= Exercise data =

------------------------------------------------------------

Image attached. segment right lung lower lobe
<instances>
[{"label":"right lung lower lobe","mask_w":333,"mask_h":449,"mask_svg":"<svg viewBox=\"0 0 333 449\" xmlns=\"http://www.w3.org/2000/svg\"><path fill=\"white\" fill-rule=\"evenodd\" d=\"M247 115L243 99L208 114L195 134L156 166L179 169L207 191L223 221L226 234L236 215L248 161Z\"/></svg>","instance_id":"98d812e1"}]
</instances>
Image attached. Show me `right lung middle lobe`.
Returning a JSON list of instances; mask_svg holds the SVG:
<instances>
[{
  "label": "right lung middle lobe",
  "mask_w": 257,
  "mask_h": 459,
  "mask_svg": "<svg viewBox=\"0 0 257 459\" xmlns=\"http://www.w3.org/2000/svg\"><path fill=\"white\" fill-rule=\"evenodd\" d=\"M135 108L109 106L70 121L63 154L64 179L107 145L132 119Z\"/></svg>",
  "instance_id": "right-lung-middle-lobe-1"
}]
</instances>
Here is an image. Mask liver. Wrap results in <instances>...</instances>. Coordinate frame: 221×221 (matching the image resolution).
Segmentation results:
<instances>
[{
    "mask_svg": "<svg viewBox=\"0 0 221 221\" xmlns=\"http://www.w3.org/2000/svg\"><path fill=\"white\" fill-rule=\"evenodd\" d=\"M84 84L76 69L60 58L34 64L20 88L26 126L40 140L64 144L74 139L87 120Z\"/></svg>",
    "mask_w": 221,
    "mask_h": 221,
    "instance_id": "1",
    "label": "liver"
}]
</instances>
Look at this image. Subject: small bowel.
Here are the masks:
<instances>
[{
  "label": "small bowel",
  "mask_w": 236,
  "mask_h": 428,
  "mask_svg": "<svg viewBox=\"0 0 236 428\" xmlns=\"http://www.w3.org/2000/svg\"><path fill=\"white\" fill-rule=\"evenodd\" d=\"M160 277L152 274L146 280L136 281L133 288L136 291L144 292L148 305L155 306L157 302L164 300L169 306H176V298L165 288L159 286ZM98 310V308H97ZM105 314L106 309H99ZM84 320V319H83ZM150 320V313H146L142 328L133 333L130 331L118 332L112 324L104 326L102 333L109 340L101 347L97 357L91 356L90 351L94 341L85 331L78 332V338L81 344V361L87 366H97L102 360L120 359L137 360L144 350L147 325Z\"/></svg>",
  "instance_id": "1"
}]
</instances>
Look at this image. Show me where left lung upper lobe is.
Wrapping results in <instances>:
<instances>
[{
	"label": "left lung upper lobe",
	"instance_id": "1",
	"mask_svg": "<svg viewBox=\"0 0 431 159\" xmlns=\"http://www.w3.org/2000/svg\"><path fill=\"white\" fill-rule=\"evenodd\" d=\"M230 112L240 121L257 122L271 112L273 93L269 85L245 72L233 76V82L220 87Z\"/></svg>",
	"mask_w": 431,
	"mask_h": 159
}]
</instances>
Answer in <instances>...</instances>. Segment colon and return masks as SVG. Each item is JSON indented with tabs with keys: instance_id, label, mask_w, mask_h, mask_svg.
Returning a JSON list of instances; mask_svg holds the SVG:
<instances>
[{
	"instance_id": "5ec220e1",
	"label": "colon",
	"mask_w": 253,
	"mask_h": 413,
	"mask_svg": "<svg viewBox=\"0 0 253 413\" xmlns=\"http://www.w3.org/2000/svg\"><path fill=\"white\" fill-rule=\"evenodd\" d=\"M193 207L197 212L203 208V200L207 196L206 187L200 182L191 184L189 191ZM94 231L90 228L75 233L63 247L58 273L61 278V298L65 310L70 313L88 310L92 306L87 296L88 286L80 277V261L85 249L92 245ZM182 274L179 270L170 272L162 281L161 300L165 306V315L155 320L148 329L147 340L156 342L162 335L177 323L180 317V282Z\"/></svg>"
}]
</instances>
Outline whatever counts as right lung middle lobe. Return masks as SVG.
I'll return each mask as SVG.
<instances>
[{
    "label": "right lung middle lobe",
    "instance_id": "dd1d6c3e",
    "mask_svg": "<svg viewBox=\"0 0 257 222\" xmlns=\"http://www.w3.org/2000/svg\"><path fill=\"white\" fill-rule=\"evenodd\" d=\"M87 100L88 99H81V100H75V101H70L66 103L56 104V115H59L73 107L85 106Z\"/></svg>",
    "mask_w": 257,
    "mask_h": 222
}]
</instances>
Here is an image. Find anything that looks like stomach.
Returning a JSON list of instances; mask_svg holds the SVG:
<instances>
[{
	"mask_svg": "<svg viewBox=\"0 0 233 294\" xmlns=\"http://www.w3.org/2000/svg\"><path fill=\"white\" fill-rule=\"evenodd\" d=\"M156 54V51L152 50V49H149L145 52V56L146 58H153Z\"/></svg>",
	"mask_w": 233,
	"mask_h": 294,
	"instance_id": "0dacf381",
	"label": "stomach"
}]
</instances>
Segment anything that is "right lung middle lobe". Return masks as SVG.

------------------------------------------------------------

Retype the material. Keep it exact.

Image attached. segment right lung lower lobe
<instances>
[{"label":"right lung lower lobe","mask_w":333,"mask_h":449,"mask_svg":"<svg viewBox=\"0 0 333 449\" xmlns=\"http://www.w3.org/2000/svg\"><path fill=\"white\" fill-rule=\"evenodd\" d=\"M247 115L243 99L208 114L195 134L156 166L179 169L207 191L223 221L226 234L236 215L248 161Z\"/></svg>","instance_id":"98d812e1"}]
</instances>
Image attached. Show me `right lung middle lobe`.
Returning a JSON list of instances; mask_svg holds the SVG:
<instances>
[{
  "label": "right lung middle lobe",
  "mask_w": 257,
  "mask_h": 459,
  "mask_svg": "<svg viewBox=\"0 0 257 459\" xmlns=\"http://www.w3.org/2000/svg\"><path fill=\"white\" fill-rule=\"evenodd\" d=\"M135 108L109 106L70 121L63 154L64 179L107 145L132 119Z\"/></svg>",
  "instance_id": "right-lung-middle-lobe-1"
}]
</instances>
Here is an image. Mask liver. Wrap results in <instances>...</instances>. Coordinate frame: 221×221 (matching the image resolution).
Segmentation results:
<instances>
[{
    "mask_svg": "<svg viewBox=\"0 0 221 221\" xmlns=\"http://www.w3.org/2000/svg\"><path fill=\"white\" fill-rule=\"evenodd\" d=\"M84 84L76 69L60 58L34 64L20 88L26 126L40 140L64 144L74 139L87 120Z\"/></svg>",
    "mask_w": 221,
    "mask_h": 221,
    "instance_id": "1",
    "label": "liver"
}]
</instances>
Look at this image. Subject: small bowel.
Here are the masks:
<instances>
[{
  "label": "small bowel",
  "mask_w": 236,
  "mask_h": 428,
  "mask_svg": "<svg viewBox=\"0 0 236 428\" xmlns=\"http://www.w3.org/2000/svg\"><path fill=\"white\" fill-rule=\"evenodd\" d=\"M160 277L152 274L146 280L136 281L133 288L136 291L144 292L148 305L155 306L157 302L164 300L169 306H176V298L165 288L159 286ZM98 310V308H97ZM105 314L106 309H99ZM84 320V319H83ZM150 320V313H146L142 328L133 333L130 331L118 332L112 324L104 326L102 333L109 340L101 347L97 357L91 356L90 351L94 341L85 331L78 332V338L81 344V361L87 366H97L102 360L120 359L137 360L144 350L147 325Z\"/></svg>",
  "instance_id": "1"
}]
</instances>
Look at this image. Show me where left lung upper lobe is.
Wrapping results in <instances>:
<instances>
[{
	"label": "left lung upper lobe",
	"instance_id": "1",
	"mask_svg": "<svg viewBox=\"0 0 431 159\" xmlns=\"http://www.w3.org/2000/svg\"><path fill=\"white\" fill-rule=\"evenodd\" d=\"M230 112L240 121L257 122L271 112L273 93L269 85L245 72L233 76V82L220 87Z\"/></svg>",
	"mask_w": 431,
	"mask_h": 159
}]
</instances>
Answer in <instances>...</instances>. Segment colon and return masks as SVG. Each item is JSON indented with tabs with keys: instance_id, label, mask_w, mask_h, mask_svg.
Returning a JSON list of instances; mask_svg holds the SVG:
<instances>
[{
	"instance_id": "5ec220e1",
	"label": "colon",
	"mask_w": 253,
	"mask_h": 413,
	"mask_svg": "<svg viewBox=\"0 0 253 413\" xmlns=\"http://www.w3.org/2000/svg\"><path fill=\"white\" fill-rule=\"evenodd\" d=\"M193 207L197 212L203 208V200L207 196L206 187L200 182L191 184L189 191ZM94 231L90 228L75 233L63 247L58 273L61 278V298L65 310L70 313L88 310L92 306L87 296L88 286L80 277V261L85 249L92 245ZM182 274L179 270L170 272L162 281L161 300L165 306V315L155 320L148 329L147 340L156 342L162 335L177 323L180 317V282Z\"/></svg>"
}]
</instances>
Outline whatever counts as right lung middle lobe. Return masks as SVG.
I'll return each mask as SVG.
<instances>
[{
    "label": "right lung middle lobe",
    "instance_id": "dd1d6c3e",
    "mask_svg": "<svg viewBox=\"0 0 257 222\" xmlns=\"http://www.w3.org/2000/svg\"><path fill=\"white\" fill-rule=\"evenodd\" d=\"M87 100L88 99H81V100H75V101H70L66 103L56 104V115H59L73 107L85 106Z\"/></svg>",
    "mask_w": 257,
    "mask_h": 222
}]
</instances>
Here is an image. Find anything that looks like stomach.
Returning a JSON list of instances; mask_svg holds the SVG:
<instances>
[{
	"mask_svg": "<svg viewBox=\"0 0 233 294\" xmlns=\"http://www.w3.org/2000/svg\"><path fill=\"white\" fill-rule=\"evenodd\" d=\"M156 54V51L152 50V49H149L145 52V56L146 58H153Z\"/></svg>",
	"mask_w": 233,
	"mask_h": 294,
	"instance_id": "0dacf381",
	"label": "stomach"
}]
</instances>
Segment anything that is "right lung middle lobe". Return masks as SVG.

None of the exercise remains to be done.